Open CsatiZoltan opened 5 years ago
It's possible to deactivate almost all elements except for the menu bar itself. The settings are a bit scattered:
Options -> Internal PDF Viewer -> Auto-hide toolbars in Embedded Mode
Options -> Advanced Editor -> Appearance ->
+ Show Line Change State
| Show State Pane
l | Show Line Numbers
You can use the fullscreen mode (F11 or double-click on an empty part of the menu bar). Note: the toolbar settings are saved separately for normal and fullscreen mode. All other settings are global.
And how can I remove the toolbar at the bottom?
Any plans for being able to remove the menu as well (or just hide it, and display it when hovering over it - this is how the toolbar works in the embedded viewer)?
Hiding the menu bar ist not easily possible. A large part of the shorcut system is bound via the menu. If we hide the menu, these shortcuts become inactive. This is a property of Qt and we cannot do anything about it. The only way for hiding the menu would be to complete rewrite the shortcut halding mechanisms. This is not something we are aiming for and I'm not even sure if that's possible.
Thanks, this is good enough. I keep this issue open if the TeXstudio team wants to make the steps you showed me possible with a single menu item. Otherwise, feel free to close this issue.
Dear Maintainers!
Please, add simply distraction free mode like other modern editors - with only one key - only text on the screen.
Best Regards
M.
Clarification needed. Following elements are known:
So what should be hidden by the function?

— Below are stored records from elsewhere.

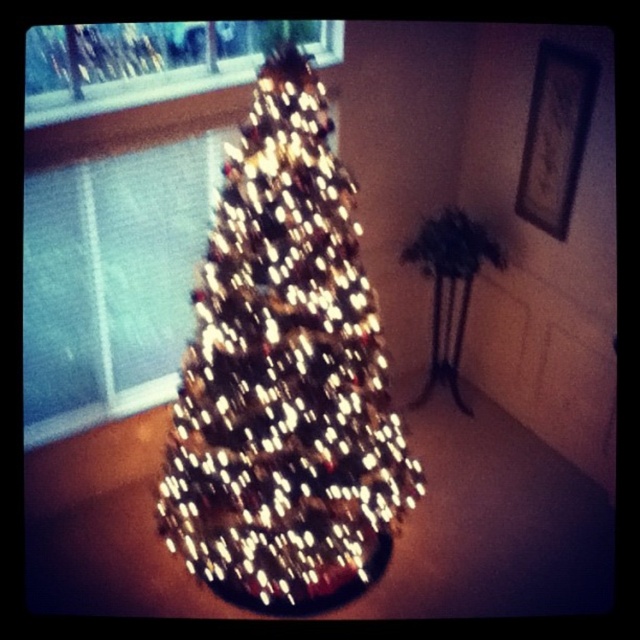 You are planning to move the iridescent glass christmas tree at center to the area where the transparent glass window at upper left is located. Based on their sizes, will the tree fit in the space currently occupied by the window?

The iridescent glass christmas tree at center is wider than the transparent glass window at upper left, so it will not fit in the space currently occupied by the window.

From the picture: Based on the scene description, where is the iridescent glass christmas tree at center located relative to the transparent glass window at upper left?

The iridescent glass christmas tree at center is located to the right of the transparent glass window at upper left.

You are standing in front of the Christmas tree and want to place a decoration on the point closer to you between point (298, 563) and point (61, 211). Which point should you aim for?

You should aim for point (298, 563) because it is closer to you than point (61, 211). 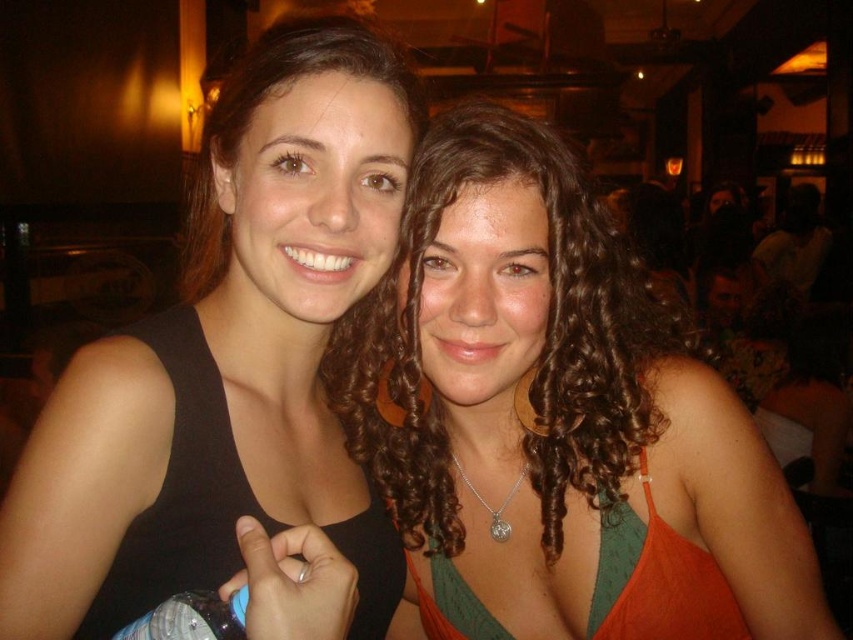 Question: Which of the following is the farthest from the observer?

Choices:
 (A) (554, 412)
 (B) (183, 484)

Answer: (A)

Question: Can you confirm if black matte tank top at left is wider than curly hair at center?

Choices:
 (A) yes
 (B) no

Answer: (B)

Question: Is the position of black matte tank top at left more distant than that of curly hair at center?

Choices:
 (A) no
 (B) yes

Answer: (A)

Question: Which point appears closest to the camera in this image?

Choices:
 (A) (524, 172)
 (B) (206, 252)

Answer: (A)

Question: Which point is farther from the camera taking this photo?

Choices:
 (A) (445, 173)
 (B) (277, 244)

Answer: (A)

Question: Is black matte tank top at left further to camera compared to curly hair at center?

Choices:
 (A) yes
 (B) no

Answer: (B) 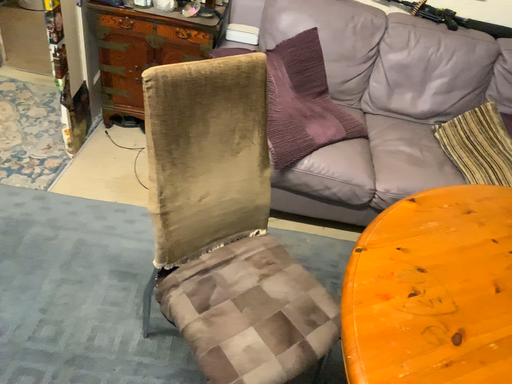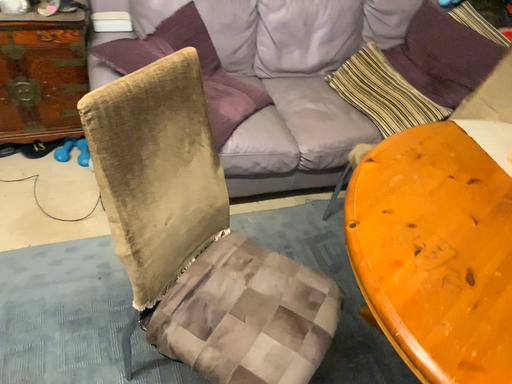 Question: Which way did the camera rotate in the video?

Choices:
 (A) rotated right
 (B) rotated left

Answer: (A) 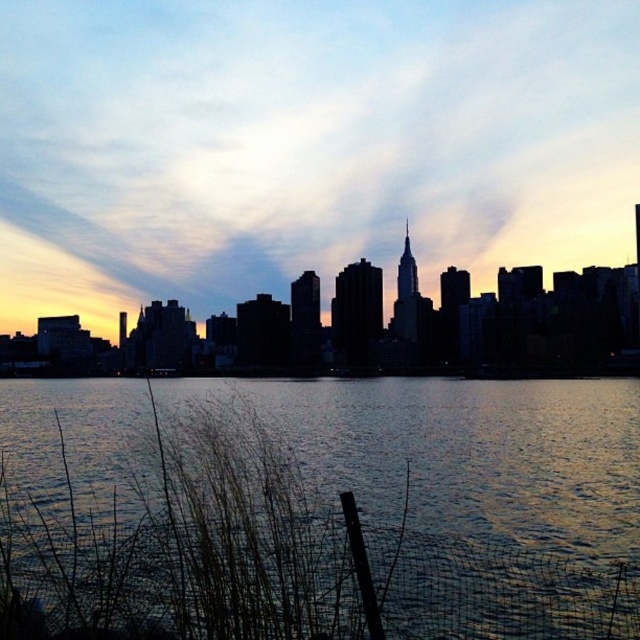 Question: Is dark water at center behind silhouette skyline at center?

Choices:
 (A) yes
 (B) no

Answer: (B)

Question: Is dark water at center closer to camera compared to silhouette skyline at center?

Choices:
 (A) no
 (B) yes

Answer: (B)

Question: Is dark water at center bigger than silhouette skyline at center?

Choices:
 (A) yes
 (B) no

Answer: (B)

Question: Which point is farther from the camera taking this photo?

Choices:
 (A) (81, 548)
 (B) (576, 276)

Answer: (B) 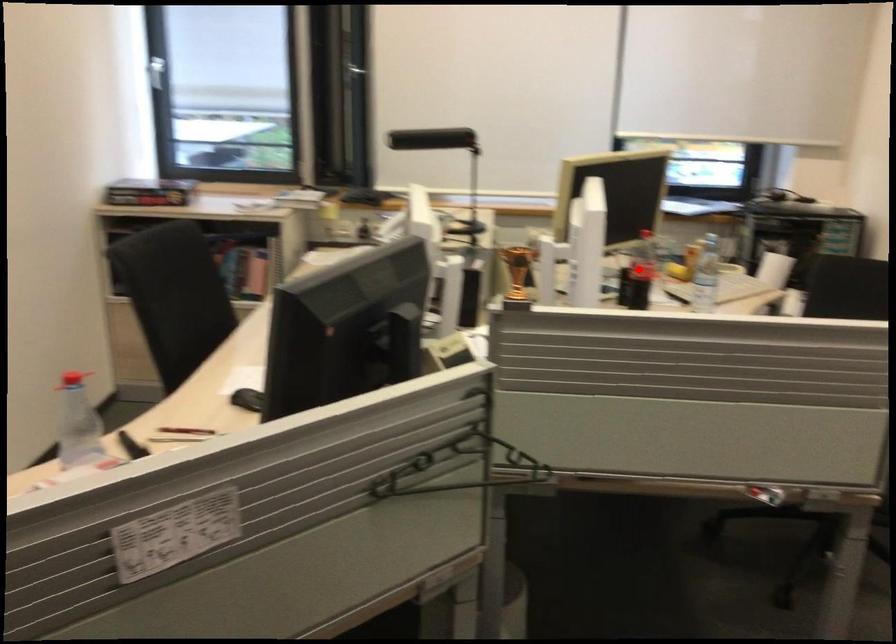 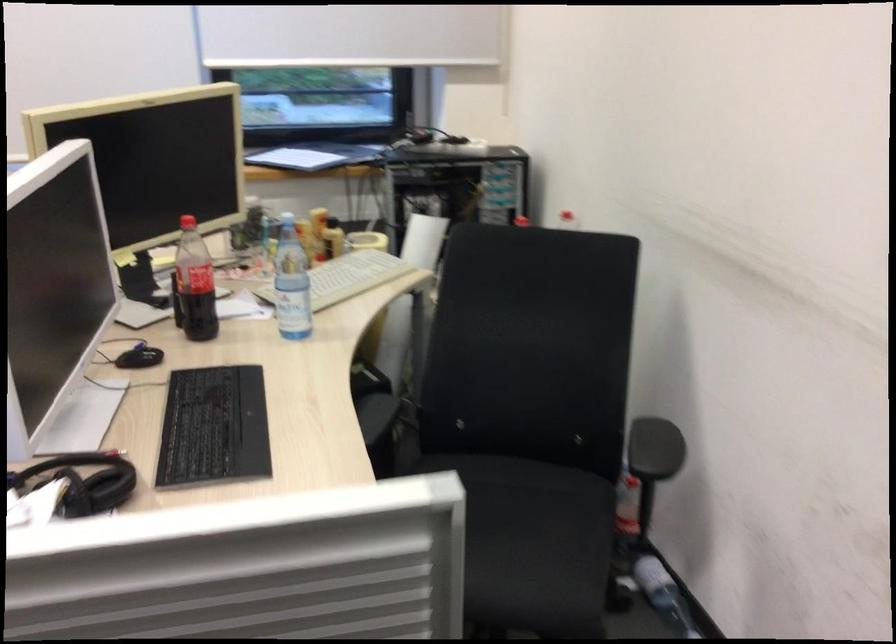 Question: I am providing you with two images of the same scene from different viewpoints. A red point is shown in image1. For the corresponding object point in image2, is it positioned nearer or farther from the camera?

Choices:
 (A) Nearer
 (B) Farther

Answer: (A) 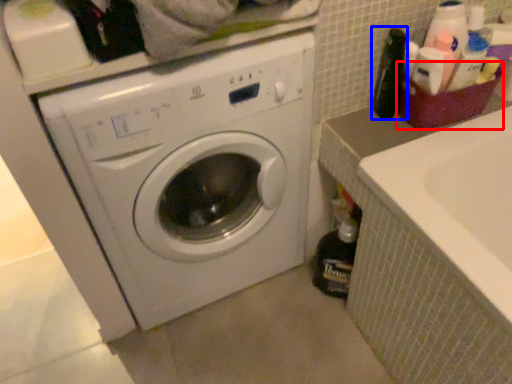 Question: Which point is further to the camera, basket (highlighted by a red box) or bottle (highlighted by a blue box)?

Choices:
 (A) basket
 (B) bottle

Answer: (A) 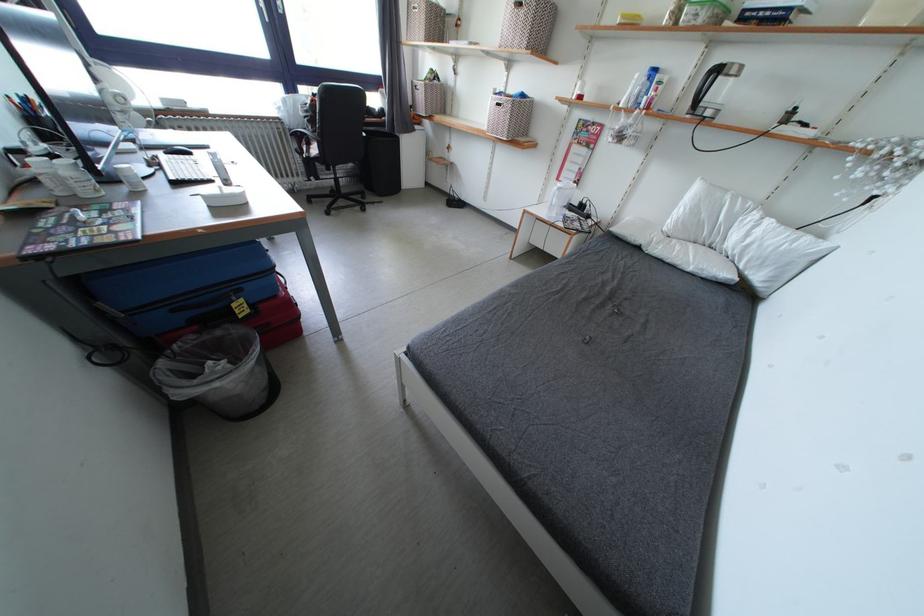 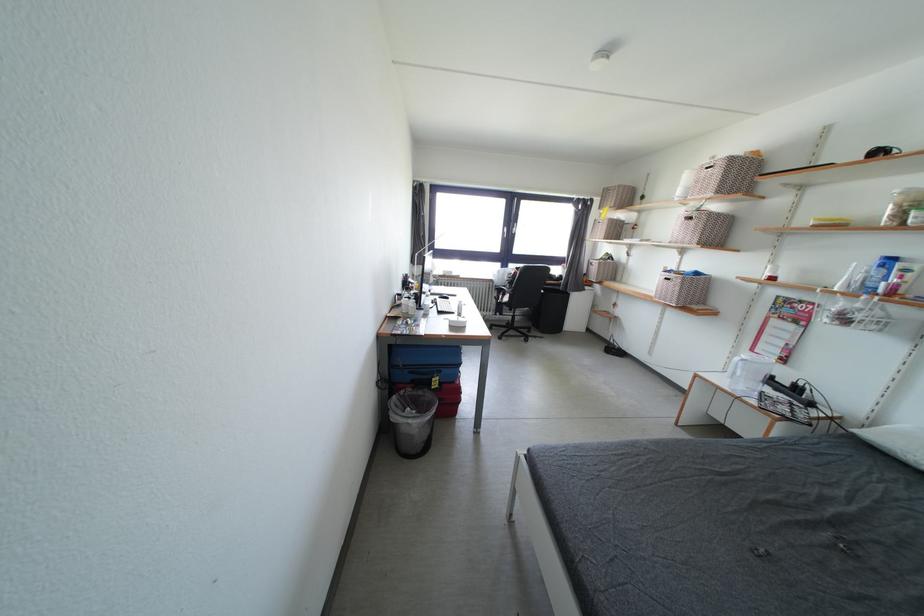 The point at (x=196, y=159) is marked in the first image. Where is the corresponding point in the second image?

(455, 302) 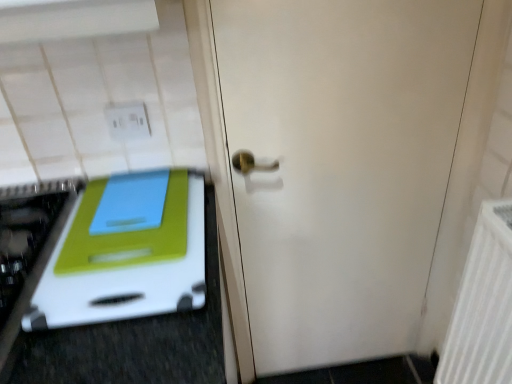 Question: Considering the relative positions of white plastic cutting board at left and white textured radiator at right in the image provided, is white plastic cutting board at left to the right of white textured radiator at right from the viewer's perspective?

Choices:
 (A) no
 (B) yes

Answer: (A)

Question: Considering the relative sizes of white plastic cutting board at left and white textured radiator at right in the image provided, is white plastic cutting board at left smaller than white textured radiator at right?

Choices:
 (A) no
 (B) yes

Answer: (B)

Question: Is white plastic cutting board at left positioned before white textured radiator at right?

Choices:
 (A) no
 (B) yes

Answer: (B)

Question: From a real-world perspective, is white plastic cutting board at left positioned over white textured radiator at right based on gravity?

Choices:
 (A) no
 (B) yes

Answer: (B)

Question: From the image's perspective, is white plastic cutting board at left on top of white textured radiator at right?

Choices:
 (A) yes
 (B) no

Answer: (A)

Question: Is white plastic cutting board at left touching white textured radiator at right?

Choices:
 (A) no
 (B) yes

Answer: (A)

Question: Can you confirm if white textured radiator at right is smaller than white matte door at center?

Choices:
 (A) no
 (B) yes

Answer: (B)

Question: Is the surface of white textured radiator at right in direct contact with white matte door at center?

Choices:
 (A) no
 (B) yes

Answer: (A)

Question: Is white textured radiator at right facing towards white matte door at center?

Choices:
 (A) yes
 (B) no

Answer: (B)

Question: Could white matte door at center be considered to be inside white textured radiator at right?

Choices:
 (A) no
 (B) yes

Answer: (A)

Question: From the image's perspective, is white textured radiator at right beneath white matte door at center?

Choices:
 (A) yes
 (B) no

Answer: (A)

Question: Is white textured radiator at right wider than white matte door at center?

Choices:
 (A) no
 (B) yes

Answer: (B)

Question: Considering the relative sizes of white matte door at center and white textured radiator at right in the image provided, is white matte door at center bigger than white textured radiator at right?

Choices:
 (A) yes
 (B) no

Answer: (A) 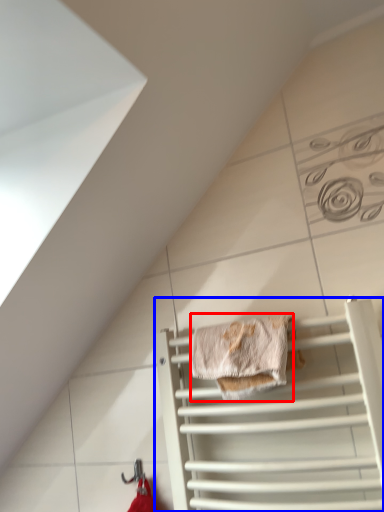 Question: Among these objects, which one is farthest to the camera, material (highlighted by a red box) or cage (highlighted by a blue box)?

Choices:
 (A) material
 (B) cage

Answer: (A) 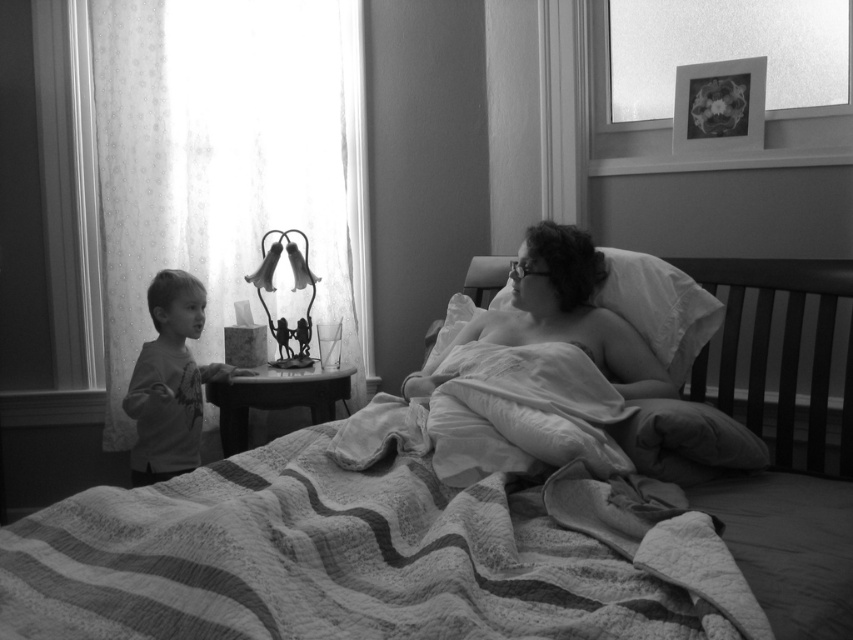 Question: Which point is farther from the camera taking this photo?

Choices:
 (A) (245, 557)
 (B) (282, 243)
 (C) (556, 244)
 (D) (170, 353)

Answer: (B)

Question: Is soft fabric pillow at center thinner than smooth gray shirt at left?

Choices:
 (A) yes
 (B) no

Answer: (B)

Question: Does striped quilted bed at center have a larger size compared to smooth gray shirt at left?

Choices:
 (A) no
 (B) yes

Answer: (B)

Question: Can you confirm if soft fabric pillow at center is wider than smooth gray shirt at left?

Choices:
 (A) no
 (B) yes

Answer: (B)

Question: Which object appears farthest from the camera in this image?

Choices:
 (A) metallic wire lamp at center
 (B) smooth gray shirt at left
 (C) soft fabric pillow at center
 (D) striped quilted bed at center

Answer: (A)

Question: Which point is closer to the camera taking this photo?

Choices:
 (A) (206, 512)
 (B) (258, 276)
 (C) (589, 336)
 (D) (144, 454)

Answer: (A) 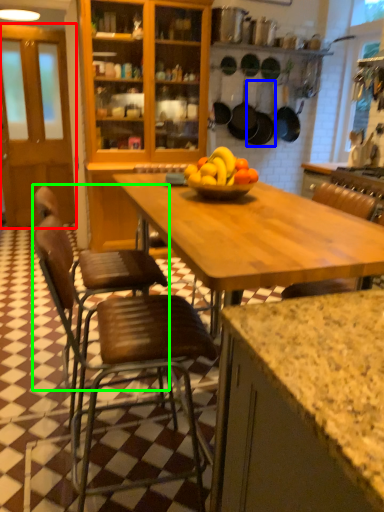 Question: Considering the real-world distances, which object is farthest from glass door (highlighted by a red box)? frying pan (highlighted by a blue box) or chair (highlighted by a green box)?

Choices:
 (A) frying pan
 (B) chair

Answer: (B) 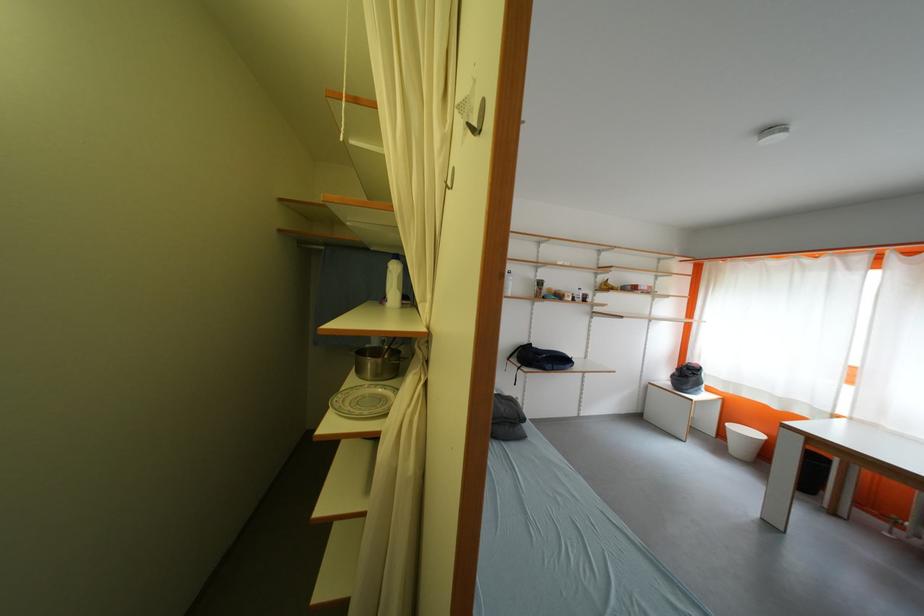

First, we need to define what distraction-free writing means. To me, it means that the user wants to type without considerable mouse usage. This implies that we do not need the structure pane, the status bar, the horizontal and vertical toolbars, the editor status and the line numbers (that is not relevant when writing). What I would definitely keep is the tab bar (if a project is structured into multiple files, the user may want to see the opened files), the editor (obviously). It is debatable, but I think that on modern screens, a lot of text can fit in one line. It is not convenient to look at very long lines, so we could keep the PDF viewer pane visible to take some screen space (although this might not be true on laptop screens). Since it is also useful to compile the document from time to time, the message pane could be left too. The folding is not intrusive and helps in seeing the global structure.
The problem is that distraction-free is subjective. What about creating an option to let the user select what to hide when entering to distraction-free mode?
My idea is shown in the screenshot - full screen os x and text only.
In addition, the possibility to turn off even the line numbering shown in the screenshot.
I am surprised that the topic is back.
Regards
A distraction-free mode (when only the text editor is visible, without menus, line numbering, etc.) is welcome. Setting TeXstudio to full screen and closing the side bars helps but the menus are still visible, as well as the toolbar at the top. A single command to enter and exit distraction-free mode would be nice.